Section 523(a)(1) of the bankruptcy code distinguishes the nondischargeable taxes from those that may be discharged in bankruptcy.
In most cases, the analysis is pretty simple. Generally, nondischargeable taxes are those where the return was due less than three years ago, where the return was actually filed less than two years ago, or where the tax was actually assessed less than 240 days ago (assuming the debtor is filing a bankruptcy petition today). This is, in the end, numerical.
If the debtor made a “fraudulent return,” the taxes are not dischargeable. This is also very easy to determine: did the IRS assert the fraud penalty and win? It’s a rare case when a debtor files a bankruptcy petition and the first allegation of fraud comes when the debtor wants to discharge taxes.
But there is one phrase that invites interpretation, and that can trip up the most conscientious practitioner: 523(a)(1)(C) says that “A discharge . . . does not discharge an individual debtor from any debt for a tax with respect to which the debtor made a fraudulent return or willfully attempted in any manner to evade or defeat such tax.”
There are two main functions to the IRS: audit and collection. Audit determines how much tax you owe; collection ensures that you actually pay it. This subsection implicates both functions, and they have very different standards of bad behavior.
Because the subsection starts with the “fraudulent return” element, it’s a reasonable assumption to believe that fraudulent intent extends to the element of “willful attempt to evade or defeat tax.” Not so.
“Willful evasion” includes both a conduct element (an attempt “in any manner”) and a mental state element (“willful” means “voluntary, conscious, and intentional”).
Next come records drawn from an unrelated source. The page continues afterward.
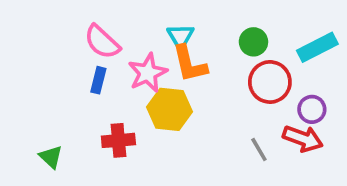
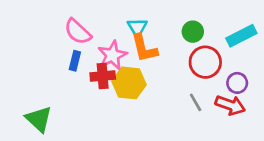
red cross: (118, 140) -> (103, 76), moved
gray line: (259, 150) -> (196, 102), moved
green triangle: (51, 157) -> (39, 119), size x1.5

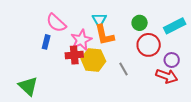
blue rectangle: (75, 61) -> (46, 42), moved
gray line: (196, 102) -> (123, 69), moved

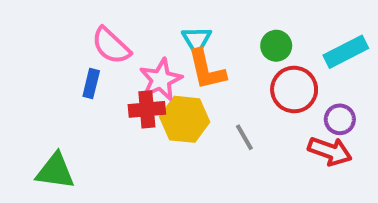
green triangle: (28, 86) -> (55, 171), turned -35

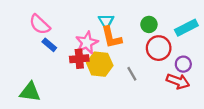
pink semicircle: (111, 46) -> (40, 24), moved
blue rectangle: (91, 84) -> (49, 45), turned -64

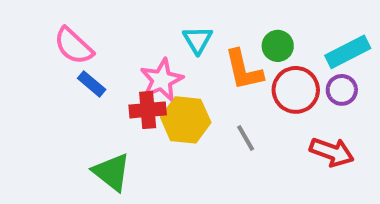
orange L-shape: (111, 37) -> (244, 70), moved
purple circle: (183, 64) -> (342, 90), moved
green triangle: (30, 92) -> (112, 172), moved, turned 30

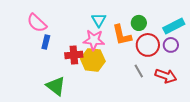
pink star: (162, 80) -> (94, 40), moved, turned 30
blue rectangle: (92, 84) -> (46, 42), turned 64
gray line: (246, 138) -> (139, 71), moved

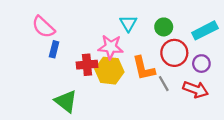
cyan triangle: (99, 20) -> (128, 23), moved
orange L-shape: (122, 35) -> (144, 68), moved
purple circle: (171, 45) -> (201, 64), moved

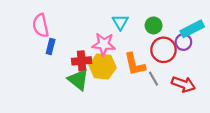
pink semicircle: (43, 27) -> (41, 25), turned 35
purple circle: (201, 64) -> (183, 42), moved
green triangle: (66, 101) -> (78, 80), moved

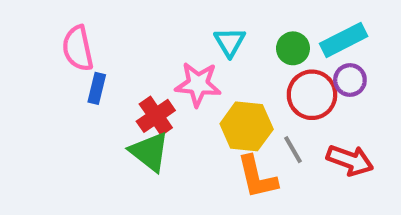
cyan rectangle: (192, 29) -> (344, 40), moved
red cross: (82, 61) -> (156, 116), turned -30
orange L-shape: (135, 64) -> (257, 177), moved
yellow hexagon: (103, 66) -> (247, 126), moved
The conduct may be an affirmative act, such as transferring property to another family member for no consideration while tax debts hang over the owner’s head, or an omission, such as failure by a law partner’s failure to tell the accounting gal to withhold taxes.
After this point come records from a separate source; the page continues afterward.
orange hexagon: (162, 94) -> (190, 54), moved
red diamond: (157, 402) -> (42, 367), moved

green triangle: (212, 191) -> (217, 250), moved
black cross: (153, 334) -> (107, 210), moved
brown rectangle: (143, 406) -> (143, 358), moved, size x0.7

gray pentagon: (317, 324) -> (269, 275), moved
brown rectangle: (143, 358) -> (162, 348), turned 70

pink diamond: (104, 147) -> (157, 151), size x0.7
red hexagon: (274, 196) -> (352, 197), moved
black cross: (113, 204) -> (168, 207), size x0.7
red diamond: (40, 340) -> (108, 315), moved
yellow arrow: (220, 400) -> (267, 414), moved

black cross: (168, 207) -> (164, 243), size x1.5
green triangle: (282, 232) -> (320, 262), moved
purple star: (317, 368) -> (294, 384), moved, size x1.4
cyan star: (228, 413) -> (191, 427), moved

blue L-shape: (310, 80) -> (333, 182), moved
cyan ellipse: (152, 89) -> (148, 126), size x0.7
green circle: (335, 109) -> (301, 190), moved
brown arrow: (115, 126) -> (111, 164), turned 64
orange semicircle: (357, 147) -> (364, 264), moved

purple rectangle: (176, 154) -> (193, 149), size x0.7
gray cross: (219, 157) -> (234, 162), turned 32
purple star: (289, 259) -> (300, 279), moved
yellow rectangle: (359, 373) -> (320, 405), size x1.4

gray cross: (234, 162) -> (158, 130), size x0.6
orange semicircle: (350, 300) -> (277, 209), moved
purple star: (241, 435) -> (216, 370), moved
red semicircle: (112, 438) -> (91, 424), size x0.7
The mental state is satisfied where the taxpayer had a duty to pay tax, knew he had that duty, and voluntarily and intentionally violated that duty. Did your taxpayer pay $3,000 to help his son’s college tuition one year while he owed $100,000 in tax? That payment would suffice for evasion in “any manner.”
This issue can arise at the last minute in a case. A good bankruptcy practitioner will file an adversary proceeding, that is, a separate lawsuit in the bankruptcy, to get a judgment stating that the debtor’s taxes are discharged. The IRS may never say anything about dischargeability of these taxes until it answers the lawsuit. I had a case where the bankruptcy specialist told me she would discharge the debtor’s taxes “according to the formula,” suggesting she would only look at the three-year, two-year, and 240-day rule mentioned above, but then the IRS answered the dischargeability proceeding by denying dischargeability and showing me the 100-page history from the collection department.
If the government says that the tax is not dischargeable, the debtor can continue to prosecute the action and hope that the judge will render a decision in his favor. That litigation will cost tens of thousands of dollars, however. The debtor can also get out of bankruptcy and submit an offer in compromise to the IRS; that contract between the IRS and the debtor can deal with taxes and penalties due to fraud, and also taxes that the now-compliant taxpayer tried to evade in the past. Sources tell me that this program has gotten much easier in the last six months, as well.